A probing study that demystifies the common portrayal of Leo Strauss as the inspiration for American neo-conservativism by tracing his philosophy to its German Jewish roots.

Born in rural Hesse, Germany, Leo Strauss (1899–1973) became an active Zionist and philosopher during the tumultuous and fractious Weimar Republic. As Eugene R. Sheppard demonstrates in this groundbreaking and engaging book, Strauss gravitated towards such thinkers as Franz Rosenzweig, Martin Heidegger, and Carl Schmitt as he sought to identify and overcome fundamental philosophical, political, and theological crises. The rise of Nazism impelled Strauss as a young Jewish émigré, first in Europe and then in America, to grapple with—and accommodate his thought to—the pressing challenges of exile. In confronting his own state of exile, Strauss enlisted premodern Jewish thinkers such as Moses Maimonides and Baruch Spinoza who earlier addressed the problem of reconciling their competing loyalties as philosophers and Jews.
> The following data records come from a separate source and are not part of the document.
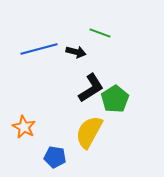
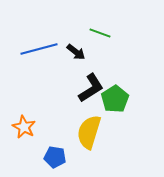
black arrow: rotated 24 degrees clockwise
yellow semicircle: rotated 12 degrees counterclockwise
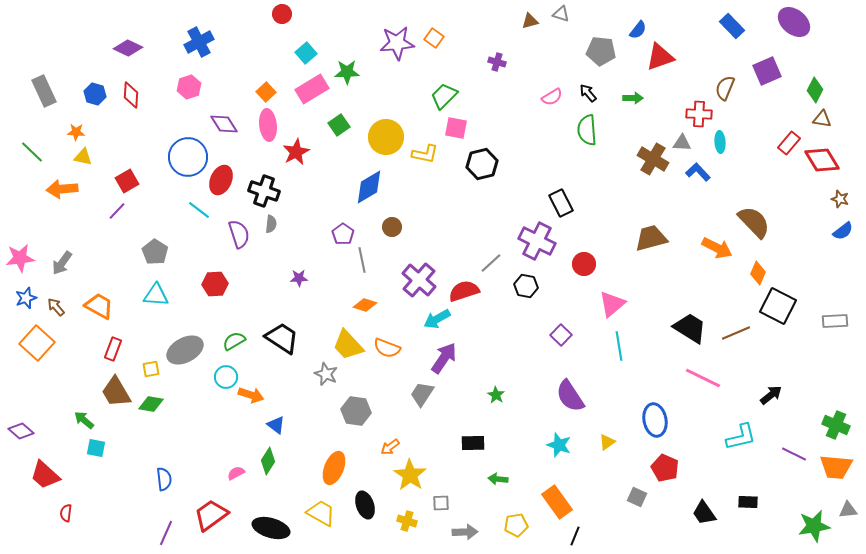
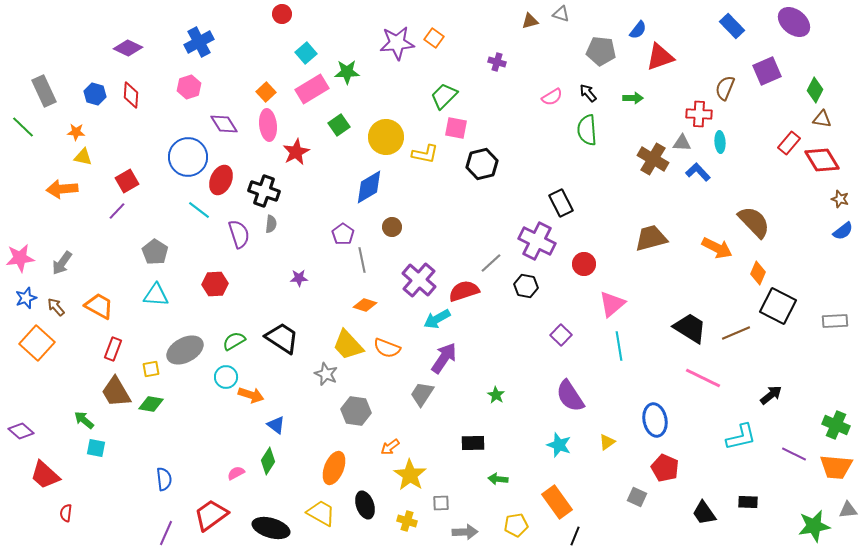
green line at (32, 152): moved 9 px left, 25 px up
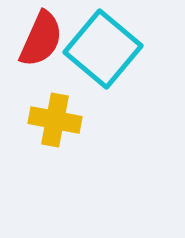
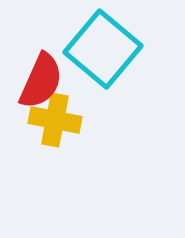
red semicircle: moved 42 px down
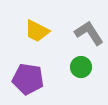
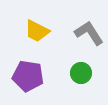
green circle: moved 6 px down
purple pentagon: moved 3 px up
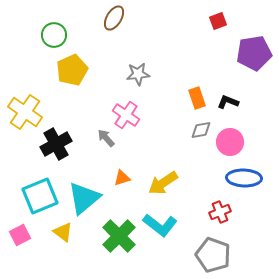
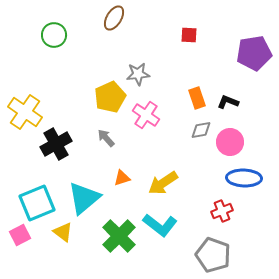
red square: moved 29 px left, 14 px down; rotated 24 degrees clockwise
yellow pentagon: moved 38 px right, 27 px down
pink cross: moved 20 px right
cyan square: moved 3 px left, 7 px down
red cross: moved 2 px right, 1 px up
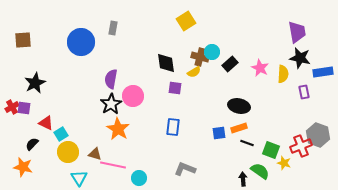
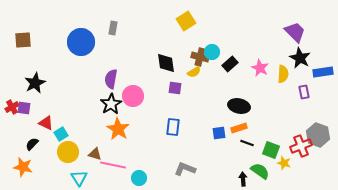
purple trapezoid at (297, 32): moved 2 px left; rotated 35 degrees counterclockwise
black star at (300, 58): rotated 15 degrees clockwise
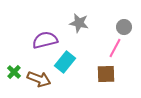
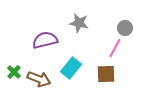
gray circle: moved 1 px right, 1 px down
cyan rectangle: moved 6 px right, 6 px down
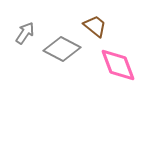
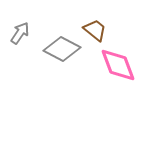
brown trapezoid: moved 4 px down
gray arrow: moved 5 px left
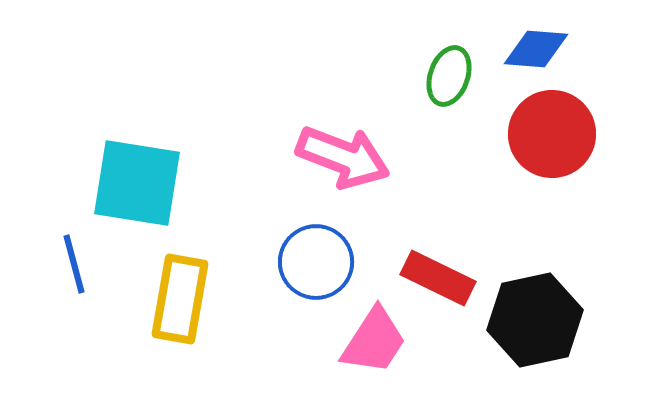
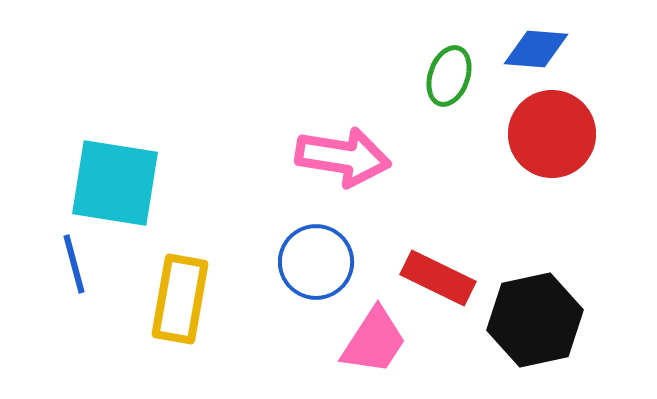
pink arrow: rotated 12 degrees counterclockwise
cyan square: moved 22 px left
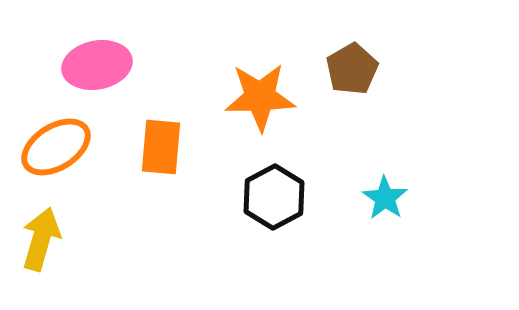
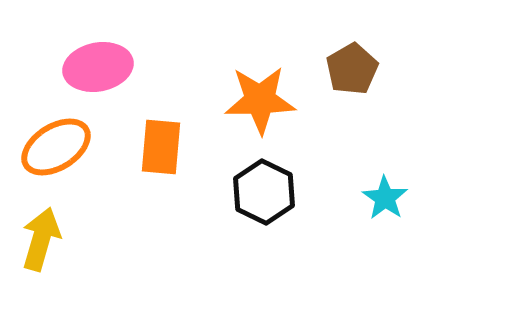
pink ellipse: moved 1 px right, 2 px down
orange star: moved 3 px down
black hexagon: moved 10 px left, 5 px up; rotated 6 degrees counterclockwise
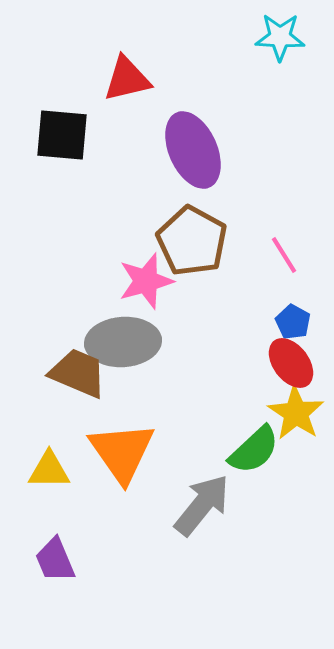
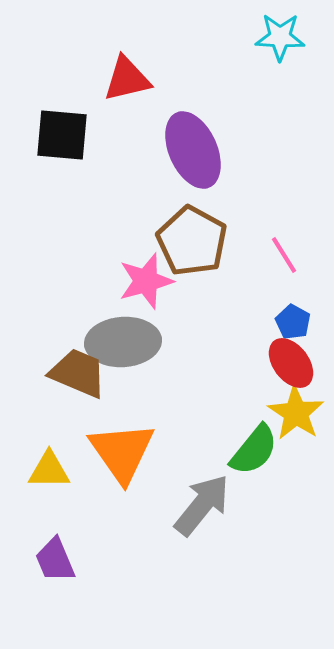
green semicircle: rotated 8 degrees counterclockwise
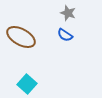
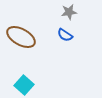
gray star: moved 1 px right, 1 px up; rotated 28 degrees counterclockwise
cyan square: moved 3 px left, 1 px down
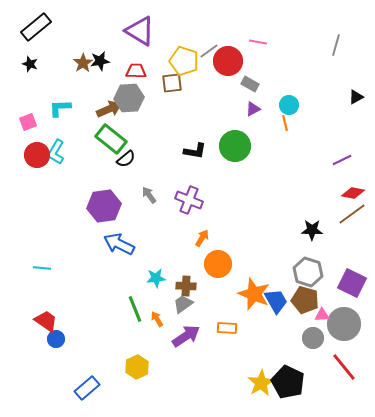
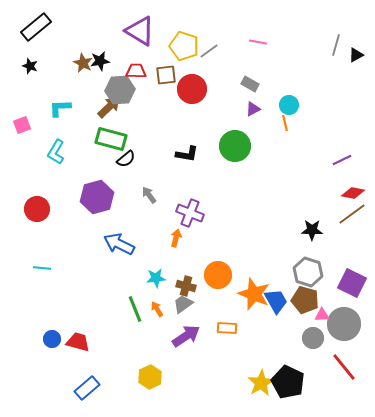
yellow pentagon at (184, 61): moved 15 px up
red circle at (228, 61): moved 36 px left, 28 px down
brown star at (83, 63): rotated 12 degrees counterclockwise
black star at (30, 64): moved 2 px down
brown square at (172, 83): moved 6 px left, 8 px up
black triangle at (356, 97): moved 42 px up
gray hexagon at (129, 98): moved 9 px left, 8 px up
brown arrow at (109, 109): moved 2 px up; rotated 20 degrees counterclockwise
pink square at (28, 122): moved 6 px left, 3 px down
green rectangle at (111, 139): rotated 24 degrees counterclockwise
black L-shape at (195, 151): moved 8 px left, 3 px down
red circle at (37, 155): moved 54 px down
purple cross at (189, 200): moved 1 px right, 13 px down
purple hexagon at (104, 206): moved 7 px left, 9 px up; rotated 8 degrees counterclockwise
orange arrow at (202, 238): moved 26 px left; rotated 18 degrees counterclockwise
orange circle at (218, 264): moved 11 px down
brown cross at (186, 286): rotated 12 degrees clockwise
orange arrow at (157, 319): moved 10 px up
red trapezoid at (46, 321): moved 32 px right, 21 px down; rotated 20 degrees counterclockwise
blue circle at (56, 339): moved 4 px left
yellow hexagon at (137, 367): moved 13 px right, 10 px down
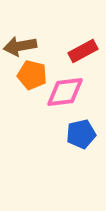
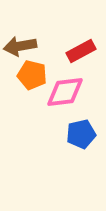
red rectangle: moved 2 px left
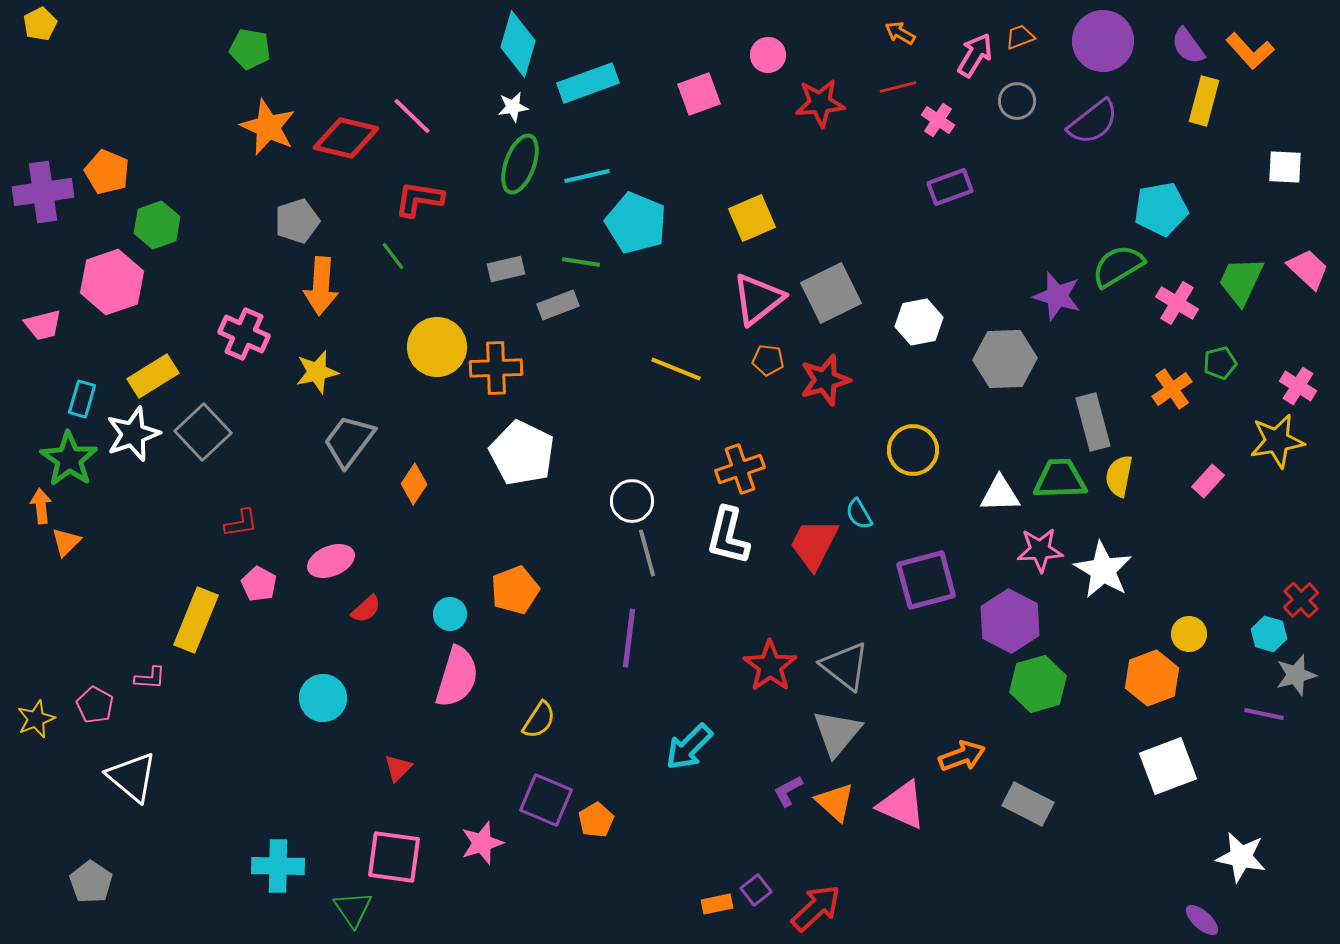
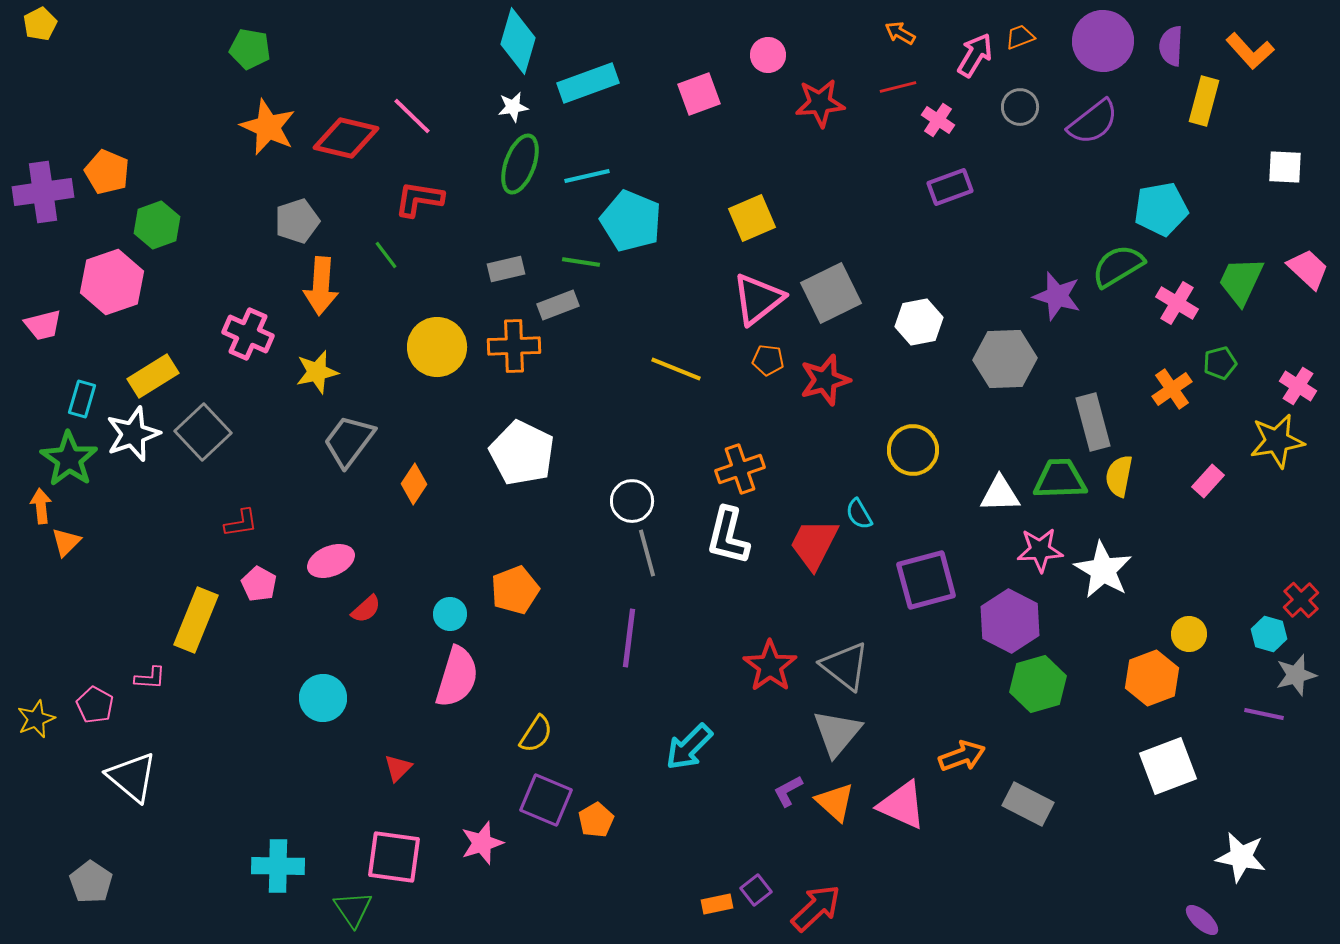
cyan diamond at (518, 44): moved 3 px up
purple semicircle at (1188, 46): moved 17 px left; rotated 39 degrees clockwise
gray circle at (1017, 101): moved 3 px right, 6 px down
cyan pentagon at (636, 223): moved 5 px left, 2 px up
green line at (393, 256): moved 7 px left, 1 px up
pink cross at (244, 334): moved 4 px right
orange cross at (496, 368): moved 18 px right, 22 px up
yellow semicircle at (539, 720): moved 3 px left, 14 px down
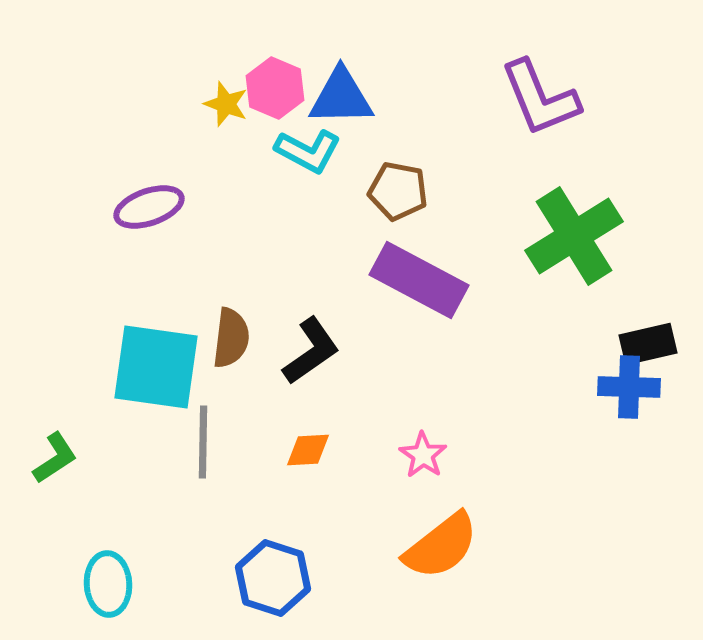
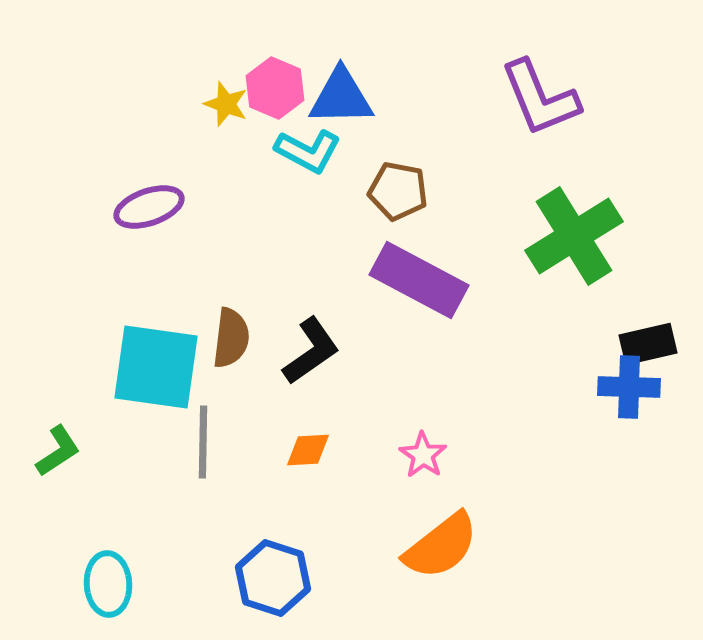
green L-shape: moved 3 px right, 7 px up
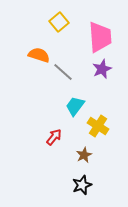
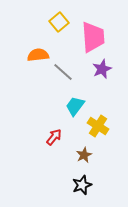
pink trapezoid: moved 7 px left
orange semicircle: moved 1 px left; rotated 25 degrees counterclockwise
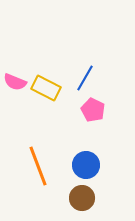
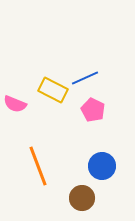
blue line: rotated 36 degrees clockwise
pink semicircle: moved 22 px down
yellow rectangle: moved 7 px right, 2 px down
blue circle: moved 16 px right, 1 px down
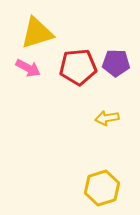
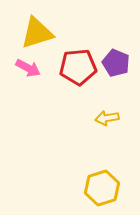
purple pentagon: rotated 20 degrees clockwise
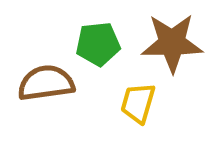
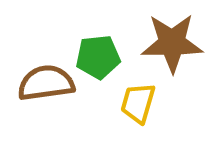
green pentagon: moved 13 px down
This is the first study to frame Strauss’s political philosophy around his critique of liberalism and the problem of exile. Sheppard follows Strauss from Europe to the United States, a journey of a conservative Weimar Jew struggling with modern liberalism and the existential and political contours of exile. Strauss sought to resolve the conflicts of a Jew unwilling to surrender loyalty to his ancestral community and equally unwilling to adhere to the strictures of orthodox observance. Strauss saw truth and wisdom as transcending particular religious and national communities, as well as the modern enlightened humanism in which he himself had been nurtured. In his efforts to navigate between the Jewish and the philosophical, the ancient and the modern, Berlin and New York, Strauss developed a distinctively programmatic way of reading and writing “between the lines.” Sheppard recaptures the complexity and intrigue of this project which has been ignored by those who both reject and claim Strauss’s legacy.

Reviews:

"Sheppard offers a fascinating alternative reading of the Straussian project. Sheppard maintains that Strauss's exilic politics can also point to social imperfection and address injustices and fragmentation brought about by modern governments."
H-Net

"[An] indispensable guide." —Religious Studies Review

"Eugene Sheppard is an intellectual historian who as such rejects the possibility of the "timeless mind" that Strauss accepts, and who therefore writes from a perspective outside Strauss. But he is not unfriendly to him, and thanks him for having "widened my own horizons.""—Claremont Review of Books

Endorsements:

“For those of us who cleave to the rather un-Straussian conviction that the historical origins of philosophical ideas somehow inform the ideas themselves, Eugene Sheppard's book fufills a crucial need. Leo Strauss and the Politics of Exile helps us to understand the existential dimension in Strauss's own experience of exile—the trauma of politico-cultural dislocation—which constituted the very grounding for Strauss's reflections upon both the modern Jewish condition and the place of philosophy in the modern world.”—Peter Eli Gordon, Harvard University

“In this excellent historical genealogy of Leo Strauss's thought, Eugene Sheppard moves beyond uninformed polemics on both sides to provide hitherto unavailable information as well as expert historical knowledge of the contexts in which Straussianism was born. Especially noteworthy are the book's pioneering treatments of Strauss against the backdrop of German-Jewish intellectual history and the history of Zionist controversies, for as Sheppard abundantly shows, the details of these contexts are decisive for making sense of Strauss's texts. Sheppard's interpretation of the Straussian philosopher as Jewish exile is novel and exciting. And it prompts us to wonder if this 'best friend of liberal democracy' ever succeeded in fully breaking from the explosive politics of the Weimar Right.”—Samuel Moyn, Columbia University



EUGENE R. SHEPPARD is Associate Professor of Modern Jewish History and Thought and Associate Director of the Tauber Institute at Brandeis University.